Testing CPC-Collagen Masses of Cardiac Cells in vivo
To understand whether cardiac cellularized silk fibroin scaffolds composed of CPCs embedded in collagen I and grown in silk fibroin scaffolds, as previously described [Di Felice et al., 2015b], can be used to create a vascularized and functional mass of cells in vivo, we first tested the viability and differentiation of CPC-collagen masses in vivo, then the host response to biomaterials, and then the host response to the CPC-scaffold-collagen combination in immunosuppressed animals.

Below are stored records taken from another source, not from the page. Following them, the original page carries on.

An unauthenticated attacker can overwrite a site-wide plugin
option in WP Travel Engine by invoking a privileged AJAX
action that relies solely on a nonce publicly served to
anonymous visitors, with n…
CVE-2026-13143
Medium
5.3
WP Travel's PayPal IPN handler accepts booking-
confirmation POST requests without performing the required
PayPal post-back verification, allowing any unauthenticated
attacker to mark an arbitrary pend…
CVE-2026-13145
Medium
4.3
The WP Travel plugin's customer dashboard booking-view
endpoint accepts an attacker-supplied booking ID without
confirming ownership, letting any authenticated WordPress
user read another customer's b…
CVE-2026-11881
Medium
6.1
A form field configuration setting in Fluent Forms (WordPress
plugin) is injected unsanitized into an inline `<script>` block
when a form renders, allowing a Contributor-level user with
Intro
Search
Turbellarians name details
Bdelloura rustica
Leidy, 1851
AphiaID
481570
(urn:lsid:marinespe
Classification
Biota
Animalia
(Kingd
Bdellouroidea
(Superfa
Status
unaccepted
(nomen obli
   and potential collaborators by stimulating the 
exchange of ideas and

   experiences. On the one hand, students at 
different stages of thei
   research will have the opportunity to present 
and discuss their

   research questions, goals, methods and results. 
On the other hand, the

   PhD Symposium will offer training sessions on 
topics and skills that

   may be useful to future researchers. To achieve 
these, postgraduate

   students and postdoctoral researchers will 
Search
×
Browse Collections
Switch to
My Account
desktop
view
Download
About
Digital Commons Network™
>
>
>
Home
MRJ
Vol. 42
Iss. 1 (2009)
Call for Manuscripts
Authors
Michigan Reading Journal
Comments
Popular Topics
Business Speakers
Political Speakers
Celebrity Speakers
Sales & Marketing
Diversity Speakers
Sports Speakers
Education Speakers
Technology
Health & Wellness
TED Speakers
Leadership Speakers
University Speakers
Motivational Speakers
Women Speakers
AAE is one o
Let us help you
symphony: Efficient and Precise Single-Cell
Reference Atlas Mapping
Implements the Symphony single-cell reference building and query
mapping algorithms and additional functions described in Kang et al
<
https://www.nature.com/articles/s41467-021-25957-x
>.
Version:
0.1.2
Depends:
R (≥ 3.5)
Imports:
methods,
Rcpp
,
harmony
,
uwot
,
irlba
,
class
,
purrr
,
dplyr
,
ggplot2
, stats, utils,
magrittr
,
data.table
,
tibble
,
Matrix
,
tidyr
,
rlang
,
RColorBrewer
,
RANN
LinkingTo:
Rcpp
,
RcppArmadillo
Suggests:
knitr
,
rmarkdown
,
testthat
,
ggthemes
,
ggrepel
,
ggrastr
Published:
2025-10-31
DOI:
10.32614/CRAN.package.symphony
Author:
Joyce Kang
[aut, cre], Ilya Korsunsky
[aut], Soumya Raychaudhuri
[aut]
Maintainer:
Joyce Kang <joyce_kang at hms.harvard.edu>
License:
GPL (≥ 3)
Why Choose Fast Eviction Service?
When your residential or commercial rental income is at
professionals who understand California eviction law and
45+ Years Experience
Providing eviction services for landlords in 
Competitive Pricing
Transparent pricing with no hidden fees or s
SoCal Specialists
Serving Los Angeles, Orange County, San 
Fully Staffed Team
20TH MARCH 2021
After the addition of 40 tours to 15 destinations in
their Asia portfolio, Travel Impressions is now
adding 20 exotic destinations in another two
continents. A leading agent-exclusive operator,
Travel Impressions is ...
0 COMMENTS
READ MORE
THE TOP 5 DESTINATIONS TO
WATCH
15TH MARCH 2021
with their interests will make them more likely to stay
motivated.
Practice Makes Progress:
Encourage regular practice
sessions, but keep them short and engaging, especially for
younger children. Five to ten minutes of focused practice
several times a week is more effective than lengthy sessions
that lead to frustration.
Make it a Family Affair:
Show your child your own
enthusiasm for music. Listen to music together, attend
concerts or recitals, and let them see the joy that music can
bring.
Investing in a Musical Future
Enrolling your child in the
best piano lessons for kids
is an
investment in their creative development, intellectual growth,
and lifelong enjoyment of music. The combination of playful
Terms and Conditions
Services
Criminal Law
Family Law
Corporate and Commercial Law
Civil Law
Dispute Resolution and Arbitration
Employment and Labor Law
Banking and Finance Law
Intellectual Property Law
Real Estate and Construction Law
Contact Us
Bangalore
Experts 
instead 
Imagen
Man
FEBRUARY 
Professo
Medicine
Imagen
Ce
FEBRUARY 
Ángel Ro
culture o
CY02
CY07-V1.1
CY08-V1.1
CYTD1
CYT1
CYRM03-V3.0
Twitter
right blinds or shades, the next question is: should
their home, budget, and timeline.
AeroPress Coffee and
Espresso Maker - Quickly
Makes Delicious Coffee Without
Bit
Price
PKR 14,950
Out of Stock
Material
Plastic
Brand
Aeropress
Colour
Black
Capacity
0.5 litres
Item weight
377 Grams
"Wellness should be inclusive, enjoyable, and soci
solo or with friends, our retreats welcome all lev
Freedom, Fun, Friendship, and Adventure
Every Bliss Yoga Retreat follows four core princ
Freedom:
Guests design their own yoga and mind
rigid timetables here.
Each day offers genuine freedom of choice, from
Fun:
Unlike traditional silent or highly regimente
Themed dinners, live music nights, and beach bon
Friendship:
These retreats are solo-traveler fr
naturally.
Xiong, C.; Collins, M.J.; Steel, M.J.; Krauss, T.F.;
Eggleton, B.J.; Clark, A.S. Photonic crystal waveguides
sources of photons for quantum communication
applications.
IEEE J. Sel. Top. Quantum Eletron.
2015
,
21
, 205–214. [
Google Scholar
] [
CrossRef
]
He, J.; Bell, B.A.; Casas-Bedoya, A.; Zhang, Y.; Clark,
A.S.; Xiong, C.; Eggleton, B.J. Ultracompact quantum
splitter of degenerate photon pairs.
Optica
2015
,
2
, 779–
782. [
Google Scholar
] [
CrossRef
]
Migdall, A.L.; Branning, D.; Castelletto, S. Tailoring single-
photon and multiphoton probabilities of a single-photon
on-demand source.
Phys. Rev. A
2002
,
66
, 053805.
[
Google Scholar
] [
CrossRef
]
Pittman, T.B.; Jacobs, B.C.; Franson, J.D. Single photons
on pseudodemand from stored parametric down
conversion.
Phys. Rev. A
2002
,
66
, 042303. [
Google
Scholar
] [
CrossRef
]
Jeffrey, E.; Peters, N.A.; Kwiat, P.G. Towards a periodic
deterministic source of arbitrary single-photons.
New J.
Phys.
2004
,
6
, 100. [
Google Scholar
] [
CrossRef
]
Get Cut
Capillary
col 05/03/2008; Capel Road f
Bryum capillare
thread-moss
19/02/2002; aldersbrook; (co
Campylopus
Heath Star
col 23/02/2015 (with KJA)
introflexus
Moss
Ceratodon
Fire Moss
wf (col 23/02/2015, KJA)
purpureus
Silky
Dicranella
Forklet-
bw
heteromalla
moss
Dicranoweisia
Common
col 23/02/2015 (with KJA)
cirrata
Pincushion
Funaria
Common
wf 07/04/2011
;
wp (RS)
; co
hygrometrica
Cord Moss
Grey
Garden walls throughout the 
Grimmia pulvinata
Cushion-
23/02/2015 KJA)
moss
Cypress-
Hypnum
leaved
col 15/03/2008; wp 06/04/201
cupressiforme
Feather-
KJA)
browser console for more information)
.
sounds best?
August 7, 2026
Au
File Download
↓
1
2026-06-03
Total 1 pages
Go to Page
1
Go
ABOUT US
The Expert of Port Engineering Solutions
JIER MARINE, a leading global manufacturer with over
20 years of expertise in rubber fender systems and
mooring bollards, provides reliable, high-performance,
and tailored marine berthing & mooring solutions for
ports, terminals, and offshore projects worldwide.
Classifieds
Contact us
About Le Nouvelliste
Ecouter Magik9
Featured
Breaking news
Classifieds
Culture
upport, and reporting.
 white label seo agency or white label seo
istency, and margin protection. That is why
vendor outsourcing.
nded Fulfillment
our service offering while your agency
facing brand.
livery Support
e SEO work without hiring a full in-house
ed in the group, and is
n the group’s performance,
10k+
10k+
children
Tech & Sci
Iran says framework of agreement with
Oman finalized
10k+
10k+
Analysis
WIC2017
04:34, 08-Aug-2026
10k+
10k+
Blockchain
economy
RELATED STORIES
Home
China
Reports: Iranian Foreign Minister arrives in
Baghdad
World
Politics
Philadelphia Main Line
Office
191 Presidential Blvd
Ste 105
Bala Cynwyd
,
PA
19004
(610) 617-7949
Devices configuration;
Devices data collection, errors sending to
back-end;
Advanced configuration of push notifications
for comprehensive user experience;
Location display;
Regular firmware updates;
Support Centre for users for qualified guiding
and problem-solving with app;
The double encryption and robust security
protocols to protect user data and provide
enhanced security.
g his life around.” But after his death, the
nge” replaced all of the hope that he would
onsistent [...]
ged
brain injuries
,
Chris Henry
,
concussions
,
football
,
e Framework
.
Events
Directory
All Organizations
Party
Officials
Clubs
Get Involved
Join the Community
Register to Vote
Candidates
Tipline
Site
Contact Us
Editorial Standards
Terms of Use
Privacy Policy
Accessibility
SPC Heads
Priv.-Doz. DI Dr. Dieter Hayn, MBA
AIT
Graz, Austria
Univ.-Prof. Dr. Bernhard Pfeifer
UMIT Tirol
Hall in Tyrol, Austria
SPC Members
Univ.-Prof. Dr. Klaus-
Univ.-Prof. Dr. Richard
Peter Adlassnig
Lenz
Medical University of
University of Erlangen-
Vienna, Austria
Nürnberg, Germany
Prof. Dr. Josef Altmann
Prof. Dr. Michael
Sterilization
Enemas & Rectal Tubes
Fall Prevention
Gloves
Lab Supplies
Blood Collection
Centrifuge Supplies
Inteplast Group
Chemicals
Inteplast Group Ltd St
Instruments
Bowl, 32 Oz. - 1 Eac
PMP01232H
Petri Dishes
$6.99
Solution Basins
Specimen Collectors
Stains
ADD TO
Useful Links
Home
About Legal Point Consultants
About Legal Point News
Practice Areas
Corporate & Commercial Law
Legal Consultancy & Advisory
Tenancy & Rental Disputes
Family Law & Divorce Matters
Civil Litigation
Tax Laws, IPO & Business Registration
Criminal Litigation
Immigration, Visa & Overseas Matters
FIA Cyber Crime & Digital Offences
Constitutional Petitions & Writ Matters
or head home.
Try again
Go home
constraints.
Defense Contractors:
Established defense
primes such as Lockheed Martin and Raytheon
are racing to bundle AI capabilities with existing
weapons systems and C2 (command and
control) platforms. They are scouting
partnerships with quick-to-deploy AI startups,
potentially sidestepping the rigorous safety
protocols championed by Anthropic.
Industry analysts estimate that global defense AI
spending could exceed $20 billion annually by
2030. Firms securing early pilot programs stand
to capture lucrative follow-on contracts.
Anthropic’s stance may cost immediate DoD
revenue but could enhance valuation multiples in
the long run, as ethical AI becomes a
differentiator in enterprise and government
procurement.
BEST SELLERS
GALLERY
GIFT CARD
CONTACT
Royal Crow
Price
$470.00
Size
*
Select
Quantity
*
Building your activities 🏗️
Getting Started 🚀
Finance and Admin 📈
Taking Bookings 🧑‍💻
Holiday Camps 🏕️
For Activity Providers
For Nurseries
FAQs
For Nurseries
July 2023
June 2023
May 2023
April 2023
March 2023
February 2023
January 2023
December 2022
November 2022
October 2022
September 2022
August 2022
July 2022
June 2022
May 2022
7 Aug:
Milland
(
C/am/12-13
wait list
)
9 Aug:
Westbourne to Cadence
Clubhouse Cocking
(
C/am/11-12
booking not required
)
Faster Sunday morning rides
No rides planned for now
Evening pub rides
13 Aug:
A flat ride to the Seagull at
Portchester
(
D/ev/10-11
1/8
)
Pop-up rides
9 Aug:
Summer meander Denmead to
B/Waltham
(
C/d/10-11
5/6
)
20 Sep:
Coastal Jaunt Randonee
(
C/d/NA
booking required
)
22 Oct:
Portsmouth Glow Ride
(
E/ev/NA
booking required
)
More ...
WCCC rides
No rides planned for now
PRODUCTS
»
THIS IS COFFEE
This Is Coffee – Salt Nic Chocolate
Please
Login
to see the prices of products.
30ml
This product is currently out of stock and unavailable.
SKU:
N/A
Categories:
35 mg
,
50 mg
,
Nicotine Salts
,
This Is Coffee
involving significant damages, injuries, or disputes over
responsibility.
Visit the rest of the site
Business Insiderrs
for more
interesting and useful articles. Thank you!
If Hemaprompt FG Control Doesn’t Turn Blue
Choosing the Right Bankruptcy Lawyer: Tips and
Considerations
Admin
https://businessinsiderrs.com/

A collagen gel was used to implant the cells and minimize cell dispersion. A collagen I gel was chosen as the embedding medium because we have previously shown that it is a good substrate to induce cardiac differentiation of rat CPCs in vitro within 21 days [Di Felice et al., 2009]. A group of mice transplanted only with a collagen I gel without cells was included as a control. The gel alone and surgical manipulation did not induce an inflammatory response or attract immune cells to the engraftment site.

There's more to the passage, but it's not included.